Triglycerides are the most common form of fat found in a normal diet. They account for the majority of fat in the body representing 50,000-100,000 kcal in stored adipose tissue and 2000-3000 kcal in intramuscular fat. Triglycerides are made up of three units of fatty acids and one unit of glycerol. Glycerol is a component of fatty acids in fats that is released when stored fat is metabolized for energy. It then enters into the bloodstream and transferred to the liver where it can be converted to glucose.

 

When triglycerides build up in the blood they increase the risk of heart disease. Diets high in carbohydrate consumption and low in physical activity increase this risk. Further fueling the increase in triglyceride/carbohydrate relationship is the consumption of refined carbohydrates. Refined carbohydrates are more likely to adversely affect blood triglycerides than carbohydrates from complex sources. Indivduals looking to positively affect their blood lipid profile should reduce refined carbohydrates and increase complex sources while engaging in regular exercise.

 
Level mg/dL Level mmol/L Interpretation
<150 <1.69 Normal range, lowest risk
150-199 1.70-2.25 Borderline high
200-499 2.25-5.63 High
>500 >5.65 Very high, increased risk
 
Recommended by the American Heart Association
 

Excessive triglycerides increase risk for a coronary incident. Individuals engaging in exercise should be aware of their blood lipid profiles before beginning an exercise program and monitor higher risk profiles.

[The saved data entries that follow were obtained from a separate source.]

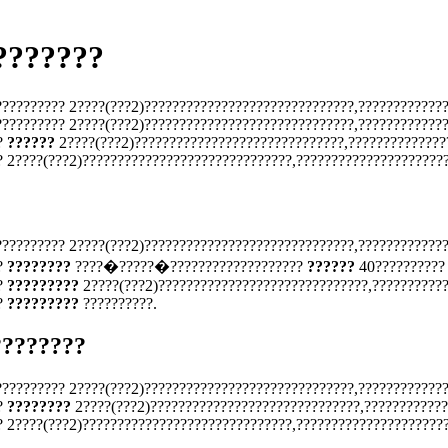
???????
?????????? 2????(???2)??????????????????????????????,????????????
?????????? 2????(???2)??????????????????????????????,????????????
?
??????
2????(???2)??????????????????????????????,??????????????
? 2????(???2)??????????????????????????????,?????????????????????
?????????? 2????(???2)??????????????????????????????,????????????
?
????????
????�?????�???????????????????
??????
40?????????
?
?????????
2????(???2)??????????????????????????????,???????????
?
?????????
??????????.
????????
?????????? 2????(???2)??????????????????????????????,????????????
?
????????
2????(???2)??????????????????????????????,????????????
? 2????(???2)??????????????????????????????,?????????????????????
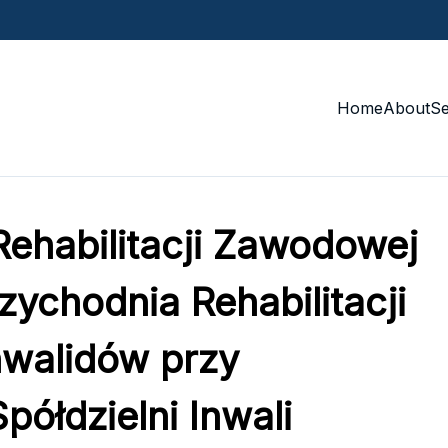
Home
About
S
Rehabilitacji Zawodowej
zychodnia Rehabilitacji
walidów przy
półdzielni Inwali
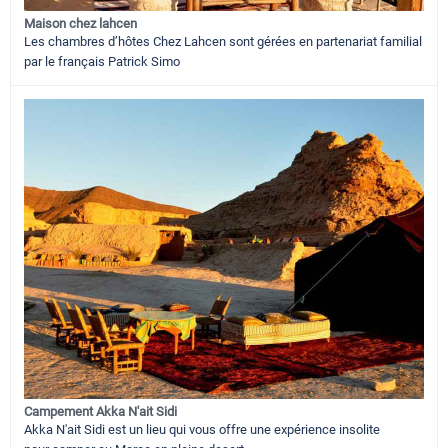
Maison chez lahcen
Les chambres d’hôtes Chez Lahcen sont gérées en partenariat familial
par le français Patrick Simo
Campement Akka N'ait Sidi
Akka N'ait Sidi est un lieu qui vous offre une expérience insolite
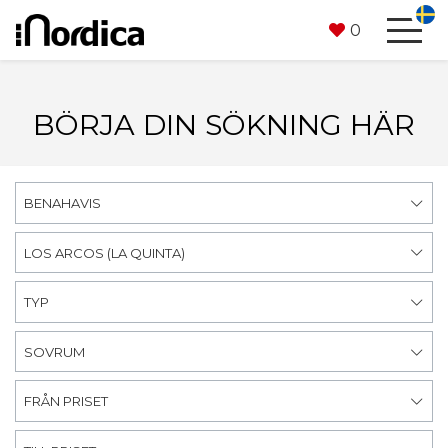
0
BÖRJA DIN SÖKNING HÄR
BENAHAVIS
LOS ARCOS (LA QUINTA)
TYP
SOVRUM
FRÅN PRISET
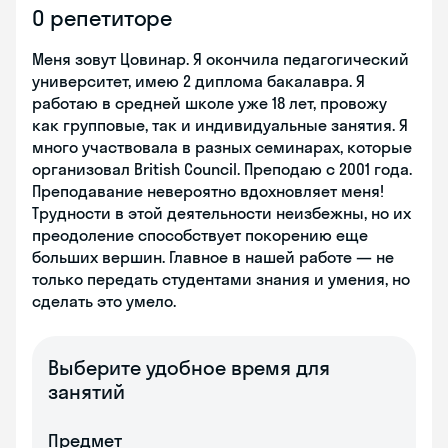
О репетиторе
Меня зовут Цовинар. Я окончила педагогический
университет, имею 2 диплома бакалавра. Я
работаю в средней школе уже 18 лет, провожу
как групповые, так и индивидуальные занятия. Я
много участвовала в разных семинарах, которые
организовал British Council. Преподаю с 2001 года.
Преподавание невероятно вдохновляет меня!
Трудности в этой деятельности неизбежны, но их
преодоление способствует покорению еще
больших вершин. Главное в нашей работе — не
только передать студентами знания и умения, но
сделать это умело.
Выберите удобное время для
занятий
Предмет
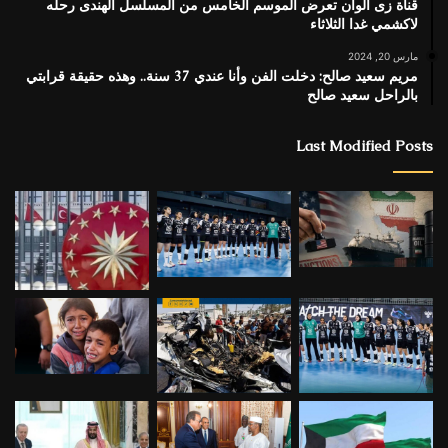
قناة زى الوان تعرض الموسم الخامس من المسلسل الهندى رحله
لاكشمي غدا الثلاثاء
مارس 20, 2024
مريم سعيد صالح: دخلت الفن وأنا عندي 37 سنة.. وهذه حقيقة قرابتي
بالراحل سعيد صالح
Last Modified Posts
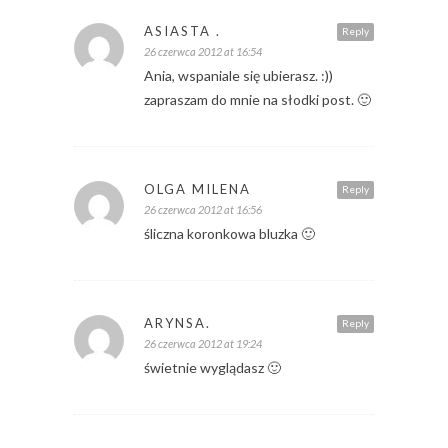
ASIASTA .
Reply
26 czerwca 2012 at 16:54
Ania, wspaniale się ubierasz. :))
zapraszam do mnie na słodki post. 🙂
OLGA MILENA
Reply
26 czerwca 2012 at 16:56
śliczna koronkowa bluzka 🙂
ARYNSA.
Reply
26 czerwca 2012 at 19:24
świetnie wyglądasz 🙂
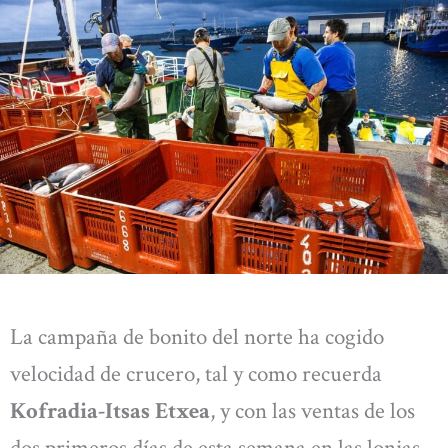
La campaña de bonito del norte ha cogido
velocidad de crucero, tal y como recuerda
Kofradia-Itsas Etxea
, y con las ventas de los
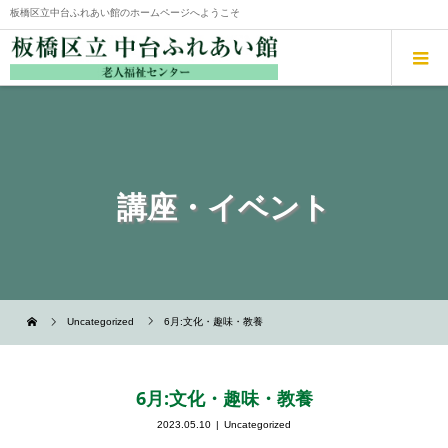
板橋区立中台ふれあい館のホームページへようこそ
講座・イベント
Uncategorized
6月:文化・趣味・教養
6月:文化・趣味・教養
2023.05.10
Uncategorized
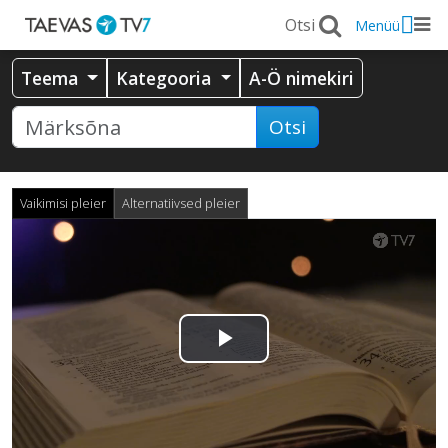
Menüü
Teema
Kategooria
A-Ö nimekiri
Otsi
Vaikimisi pleier
Alternatiivsed pleier
Esita
video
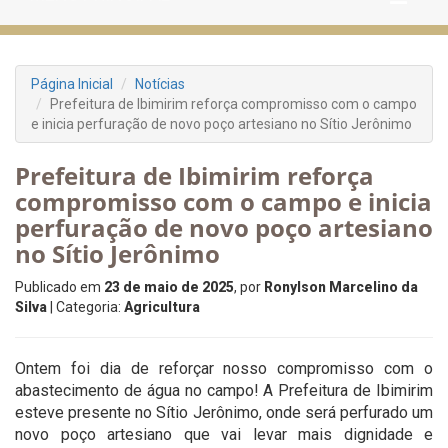
Página Inicial
Notícias
Prefeitura de Ibimirim reforça compromisso com o campo
e inicia perfuração de novo poço artesiano no Sítio Jerônimo
Prefeitura de Ibimirim reforça
compromisso com o campo e inicia
perfuração de novo poço artesiano
no Sítio Jerônimo
Publicado em
23 de maio de 2025
, por
Ronylson Marcelino da
Silva
| Categoria:
Agricultura
Ontem foi dia de reforçar nosso compromisso com o
abastecimento de água no campo! A Prefeitura de Ibimirim
esteve presente no Sítio Jerônimo, onde será perfurado um
novo poço artesiano que vai levar mais dignidade e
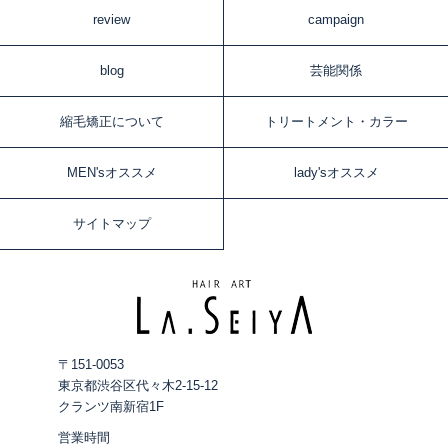
review
campaign
blog
芸能関係
縮毛矯正について
トリートメント・カラー
MEN'sオススメ
lady'sオススメ
サイトマップ
〒151‐0053
東京都渋谷区代々木2‐15‐12
クランツ南新宿1F
営業時間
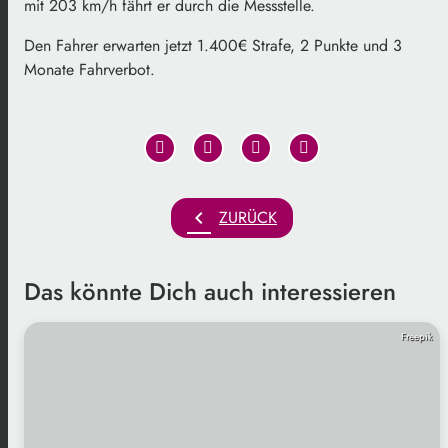
mit 203 km/h fährt er durch die Messstelle.
Den Fahrer erwarten jetzt 1.400€ Strafe, 2 Punkte und 3
Monate Fahrverbot.
chevron_left
ZURÜCK
Das könnte Dich auch interessieren
Freepik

It is important to monitor blood lipids because a high level of triglycerides (and LDL-C) is a factor associated with Cardiovascular Disease (CVD) due to atherosclerosis or plaque build up. Plaque build-up within the blood vessels, increased platelet adhesion, and vessel damage are the results from high levels of triglycerides in the blood stream. Cardiovascular exercise and appropriate carbohydrate consumption are the keys to reducing triglyceride levels.